Partly this is because the stack trace is normally incorrect. As pointed out elsewhere, the right stack trace can be obtained using CUDA_LAUNCH_BLOCKING=1, but then I need to rerun everything, which could take several hours if the error only appears at say epoch 70.

A second reason why this is an awkward error is that pdb is not much use. When I break into execution, either using breakpoint() or python -m pdb then, once the error occurs, I can no longer access or create any cuda tensors, so I can’t find out where the offending index was coming from (this is almost always caused by an out-of-bounds index somewhere).

Is there a way to get pdb to work here? More generally, are there any tips for working with this error? I’ve gotten quicker at solving it but it still sometimes costs me half a day.
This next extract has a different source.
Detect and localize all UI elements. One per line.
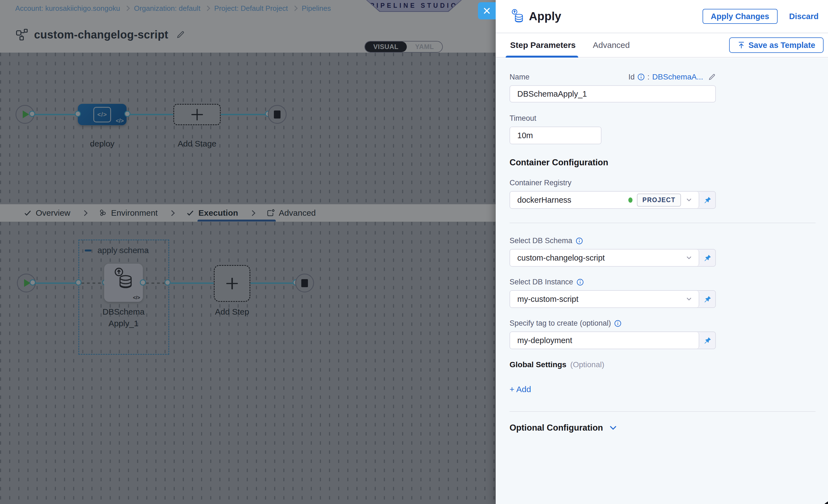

Also, the error often occurs using cross-entropy loss with an out-of-bounds target. Would it be worth including a simple python assert to check the indices are correct inside F.cross_entropy (and similar functions) before passing off to cuda? Keeping the error within python would make debugging much easier.

Yes, that’s the right approach. Since CUDA operations are executed asynchronously, the stack trace could be wrong otherwise.

That’s expected as the device assert corrupts the CUDA context. Executing any CUDA operations could reraise the same or another error.

No, since this would synchronize your code and would yield a large performance hit.
You could use a CPU-only run in this case, which would yield a better stacktrace and error reporting or add manual asserts in case you cannot guarantee that your targets are inside the expected range.

Ah right, I see. I take it manual asserts will also give a performance hit. Is the same true for any python asserts that happen in between CUDA operations? I sometimes leave them in at various points during training, e.g. ensuring correct shapes or that certain values are in the expected range, perhaps should I use them only when specifically checking something and remove them afterwards?

You would have to check if a synchronization is needed, which e.g. would always be the case if you need to read the actual values of a tensor since the GPU has to finish the kernel execution while the CPU is waiting (synchronizing) to perform the check.
This section of the performance guide explains it in more detail with more examples.
E.g. each print statement would also need to synchronize the GPU (assuming you want to print a CUDATensor) since the actual values are needed again.